You can construct your A object later (e.g. in a method Create) or destroy it earlier (in method Close)
An advantage of the parent class maintaining the relation to a member object as a (std::auto_ptr) pointer to the member object is that you can forward declare the object rather than having to include the object's header file.
This decouples the classes at build time allowing to modify the member object's header class without causing all the clients of your parent class to be recompiled as well even though they probably do not access the member object's functions.
When you use an auto_ptr, you only need to take care of construction, which you could typically do in the initializer list. Destruction along with the parent object is guaranteed by the auto_ptr.
The simple thing to do is to declare your members as objects. This way, you do not have to care about copy construction, destruction and assignment. This is all taken care of automatically.
However, there are still some cases when you want pointers. After all, managed languages (like C# or Java) actually hold member objects by pointers.
The most obvious case is when the object to be kept is polymorphic. In Qt, as you pointed out, most objects belong to a huge hierarchy of polymorphic classes, and holding them by pointers is mandatory since you don't know at advance what size will the member object have.
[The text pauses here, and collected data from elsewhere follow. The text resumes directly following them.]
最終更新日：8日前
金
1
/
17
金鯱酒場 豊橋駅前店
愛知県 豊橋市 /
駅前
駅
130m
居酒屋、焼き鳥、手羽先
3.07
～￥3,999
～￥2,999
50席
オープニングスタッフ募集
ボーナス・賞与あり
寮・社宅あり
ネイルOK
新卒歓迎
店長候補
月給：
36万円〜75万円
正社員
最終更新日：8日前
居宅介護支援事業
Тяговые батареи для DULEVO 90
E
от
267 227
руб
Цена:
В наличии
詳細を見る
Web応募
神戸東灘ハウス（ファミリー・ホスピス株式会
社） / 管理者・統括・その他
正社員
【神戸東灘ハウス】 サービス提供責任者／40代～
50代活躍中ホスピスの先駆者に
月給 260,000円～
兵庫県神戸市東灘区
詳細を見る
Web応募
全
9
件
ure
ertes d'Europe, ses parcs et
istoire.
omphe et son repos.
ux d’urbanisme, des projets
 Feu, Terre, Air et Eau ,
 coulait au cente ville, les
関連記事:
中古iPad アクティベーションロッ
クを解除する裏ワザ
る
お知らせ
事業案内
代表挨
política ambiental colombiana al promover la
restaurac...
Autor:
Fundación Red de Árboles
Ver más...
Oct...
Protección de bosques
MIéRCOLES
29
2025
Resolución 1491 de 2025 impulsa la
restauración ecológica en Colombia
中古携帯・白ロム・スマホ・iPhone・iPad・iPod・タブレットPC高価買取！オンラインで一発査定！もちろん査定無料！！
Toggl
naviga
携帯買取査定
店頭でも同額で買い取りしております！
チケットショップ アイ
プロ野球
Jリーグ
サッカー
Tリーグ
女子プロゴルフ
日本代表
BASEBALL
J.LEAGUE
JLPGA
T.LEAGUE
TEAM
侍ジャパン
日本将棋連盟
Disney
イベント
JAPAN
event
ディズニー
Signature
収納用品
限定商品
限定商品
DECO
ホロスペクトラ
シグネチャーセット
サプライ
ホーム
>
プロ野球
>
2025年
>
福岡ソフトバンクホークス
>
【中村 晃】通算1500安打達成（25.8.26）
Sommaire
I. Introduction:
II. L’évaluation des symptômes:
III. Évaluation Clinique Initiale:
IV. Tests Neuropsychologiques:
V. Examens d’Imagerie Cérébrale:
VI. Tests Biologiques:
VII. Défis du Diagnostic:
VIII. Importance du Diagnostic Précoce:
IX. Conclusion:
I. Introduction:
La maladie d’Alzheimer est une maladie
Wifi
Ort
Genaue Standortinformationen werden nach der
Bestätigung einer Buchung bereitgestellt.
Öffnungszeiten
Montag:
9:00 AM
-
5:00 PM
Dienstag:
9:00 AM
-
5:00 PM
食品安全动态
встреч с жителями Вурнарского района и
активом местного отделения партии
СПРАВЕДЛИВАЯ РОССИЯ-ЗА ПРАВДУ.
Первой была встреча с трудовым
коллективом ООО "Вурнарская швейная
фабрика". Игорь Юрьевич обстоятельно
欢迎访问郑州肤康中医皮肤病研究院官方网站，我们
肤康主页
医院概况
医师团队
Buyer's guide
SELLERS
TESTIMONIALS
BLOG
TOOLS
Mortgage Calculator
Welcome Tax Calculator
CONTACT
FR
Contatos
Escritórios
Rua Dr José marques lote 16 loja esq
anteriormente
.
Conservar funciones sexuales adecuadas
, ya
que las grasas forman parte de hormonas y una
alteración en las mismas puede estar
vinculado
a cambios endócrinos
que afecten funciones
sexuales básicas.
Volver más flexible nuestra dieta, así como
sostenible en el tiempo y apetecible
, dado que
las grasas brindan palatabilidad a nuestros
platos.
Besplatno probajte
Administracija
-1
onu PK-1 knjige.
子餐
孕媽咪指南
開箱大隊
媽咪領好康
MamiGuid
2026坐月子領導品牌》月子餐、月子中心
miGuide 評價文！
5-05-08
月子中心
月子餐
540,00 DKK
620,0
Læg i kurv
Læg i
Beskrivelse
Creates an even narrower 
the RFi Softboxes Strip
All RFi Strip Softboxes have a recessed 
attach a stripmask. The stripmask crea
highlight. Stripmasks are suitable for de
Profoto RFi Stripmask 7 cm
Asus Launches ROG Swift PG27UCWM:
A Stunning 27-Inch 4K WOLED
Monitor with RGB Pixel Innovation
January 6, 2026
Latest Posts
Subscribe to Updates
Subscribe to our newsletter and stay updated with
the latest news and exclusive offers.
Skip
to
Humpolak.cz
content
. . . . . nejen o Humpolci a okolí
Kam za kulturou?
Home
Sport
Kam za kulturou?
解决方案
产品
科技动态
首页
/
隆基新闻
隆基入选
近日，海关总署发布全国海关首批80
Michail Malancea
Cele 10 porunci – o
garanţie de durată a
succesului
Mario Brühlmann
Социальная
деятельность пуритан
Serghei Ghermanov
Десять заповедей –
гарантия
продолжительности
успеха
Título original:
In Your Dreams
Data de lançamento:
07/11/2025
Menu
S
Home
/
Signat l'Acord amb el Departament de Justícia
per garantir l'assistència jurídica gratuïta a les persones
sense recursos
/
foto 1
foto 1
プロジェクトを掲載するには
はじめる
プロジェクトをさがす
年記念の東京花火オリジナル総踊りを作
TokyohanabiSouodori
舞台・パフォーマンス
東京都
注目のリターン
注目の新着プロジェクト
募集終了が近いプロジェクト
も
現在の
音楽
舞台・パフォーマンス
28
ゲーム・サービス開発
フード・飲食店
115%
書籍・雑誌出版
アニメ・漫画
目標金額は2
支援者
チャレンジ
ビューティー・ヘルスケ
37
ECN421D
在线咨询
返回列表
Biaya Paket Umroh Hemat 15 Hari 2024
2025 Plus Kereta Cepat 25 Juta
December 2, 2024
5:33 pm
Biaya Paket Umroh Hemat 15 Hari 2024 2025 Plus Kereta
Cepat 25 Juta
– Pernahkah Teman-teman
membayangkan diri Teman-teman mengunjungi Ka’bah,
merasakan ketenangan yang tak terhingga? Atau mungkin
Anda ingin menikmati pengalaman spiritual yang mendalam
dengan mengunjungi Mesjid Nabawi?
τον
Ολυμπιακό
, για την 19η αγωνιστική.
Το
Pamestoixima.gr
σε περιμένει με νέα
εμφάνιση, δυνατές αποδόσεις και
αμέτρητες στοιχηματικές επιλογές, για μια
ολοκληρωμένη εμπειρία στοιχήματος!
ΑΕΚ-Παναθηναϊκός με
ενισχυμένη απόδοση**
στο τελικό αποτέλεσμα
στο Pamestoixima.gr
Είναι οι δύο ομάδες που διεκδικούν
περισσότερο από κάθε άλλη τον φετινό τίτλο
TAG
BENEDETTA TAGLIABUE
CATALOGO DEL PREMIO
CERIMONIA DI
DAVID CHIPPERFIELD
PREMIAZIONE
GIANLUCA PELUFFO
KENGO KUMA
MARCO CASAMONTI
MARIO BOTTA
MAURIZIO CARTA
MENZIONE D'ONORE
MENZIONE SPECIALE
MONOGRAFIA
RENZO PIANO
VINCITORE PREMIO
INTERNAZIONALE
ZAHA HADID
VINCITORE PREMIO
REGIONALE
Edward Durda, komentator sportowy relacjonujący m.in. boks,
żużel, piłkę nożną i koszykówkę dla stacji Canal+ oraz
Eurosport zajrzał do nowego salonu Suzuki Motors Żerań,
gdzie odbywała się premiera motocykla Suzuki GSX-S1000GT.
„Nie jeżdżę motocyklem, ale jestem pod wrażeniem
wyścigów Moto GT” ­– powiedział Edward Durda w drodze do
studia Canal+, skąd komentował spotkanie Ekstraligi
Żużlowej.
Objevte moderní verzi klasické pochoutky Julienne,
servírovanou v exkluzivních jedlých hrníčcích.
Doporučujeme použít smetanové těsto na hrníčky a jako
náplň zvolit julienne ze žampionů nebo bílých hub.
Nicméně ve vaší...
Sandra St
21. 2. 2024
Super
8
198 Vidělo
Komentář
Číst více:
Please beware of some common pitfalls in this case, especially when you deal with generic classes. Exception safety is a big concern:
struct Foo
{
Foo()
{
bar_ = new Bar();
baz_ = new Baz(); // If this line throw, bar_ is never reclaimed
// See copy constructor for a workaround
}
Foo(Foo const& x)
{
bar_ = x.bar_.clone();
try { baz_ = x.baz_.clone(); }
catch (...) { delete bar_; throw; }
}
// Copy and swap idiom is perfect for this.
// It yields exception safe operator= if the copy constructor
// is exception safe.
void swap(Foo& x) throw()
{ std::swap(bar_, x.bar_); std::swap(baz_, x.baz_); }
Foo& operator=(Foo x) { x.swap(*this); return *this; }
private:
Bar* bar_;
Baz* baz_;
};
As you see, it is quite cumbersome to have exception safe constructors in the presence of pointers. You should look at RAII and smart pointers (there are plenty of resources here and somewhere else on the web).